– Хэк!
   Отточенное в прошлой жизни «штыком коли», возврат на исходную. Хруст ломающегося пластика. Выронив дубинку из опускающейся руки, бандит неуклюже валится на спину. Обжигающая посмертная волна. К небу торчит криво стриженная рыжеватая бороденка и обломок рукоятки, упирающийся в грудь. Точно в сердце, до упора. Мастерство не пропьешь.
   – Солдат, братишка, как ты?
   Осматриваю лицо, голову, проверяю руки, тело.
   – Где болит, братишка?
   А он молчит и смотрит на покойника остановившимися глазами. Черт, может быть второй! Подхватив цапалку, резко взбегаю на строительную кучу. Осматриваюсь. Никого. Назад.
   – Солдат, как ты?
   – Номано, Сеант.
   Нормально. Еще раз, уже спокойнее, осматриваю друга. Он молодец, успел свернуться клубком, только ссадины на руках да чуть содрана кожа на скуле. Мажу противовоспалительной мазью. Так, а что делать с трупом? Электрод вынимать не буду – пока он в ране, кровь почти не течет. Оттаскиваем тело к куче, закладываем мешками. Начнет смеркаться – поволочем в карьер, назад я Солдата доведу.
   Как ни странно, нервы в порядок пришли довольно быстро. Сложили на место постель, подобрали картон. Шалаш здорово накренился – бандюк постарался, но начинать ремонт сейчас не с руки.
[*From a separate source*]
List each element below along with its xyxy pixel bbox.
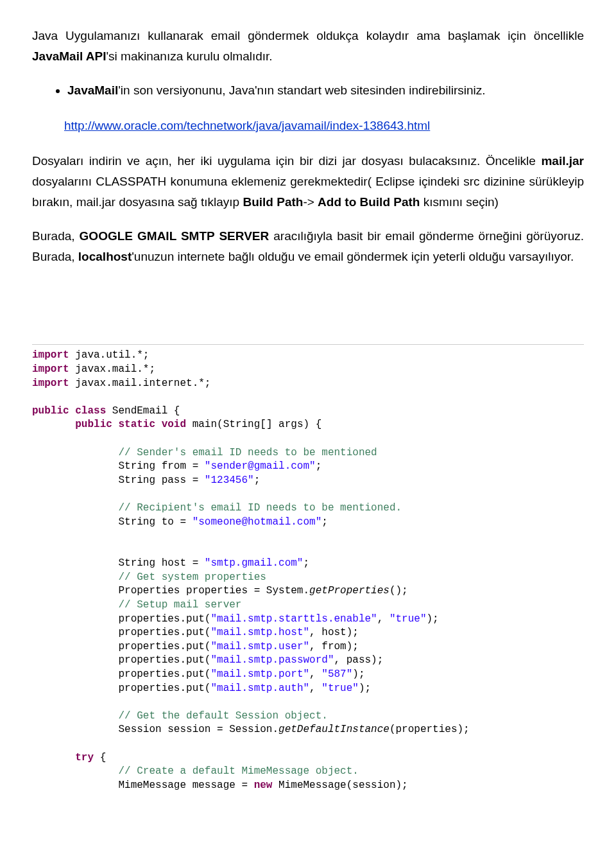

Надо поесть.
   М-да, не прошло и часа, как заколол человека, а сейчас сижу и наяриваю подбродивший кефир с подсохшей выпечкой. Хотя, какого, к хренам, человека? Урода бандитского. Солдат не отстает, тоже успокоился, повеселел. Вешаем остатки в пакете на завтрак. Чем заняться? Что-то не упирается идти назад по темноте: прошлого раза хватит за глаза. Присыпать урода опять же надо, чтобы точно не нашли. Полезу-ка на кучу, осмотрюсь.
   Вот ангары. Народ сползается к дальнему, к ночлежке. Сортировка шуршит далеко в стороне. На пищевой помойке отдельные копошащиеся фигуры. Вот дорога к карьеру. Всматриваюсь. Пустая. Точно, до самых развалин ничего движущегося. А как лучше к ней пройти? Решение приходит сразу. Спускаюсь, откидываю мешки, снимаю с трупа кроссовки, вонючие носки, обгаженные штаны. Тьфу, урод трусы не носил. Ветровка от спортивного костюма, майку оставляем. Вещи, дубинку в пакет, выбросим по дороге. Крови натекло немного, собираем с мусором в тот же пакет. Чисто.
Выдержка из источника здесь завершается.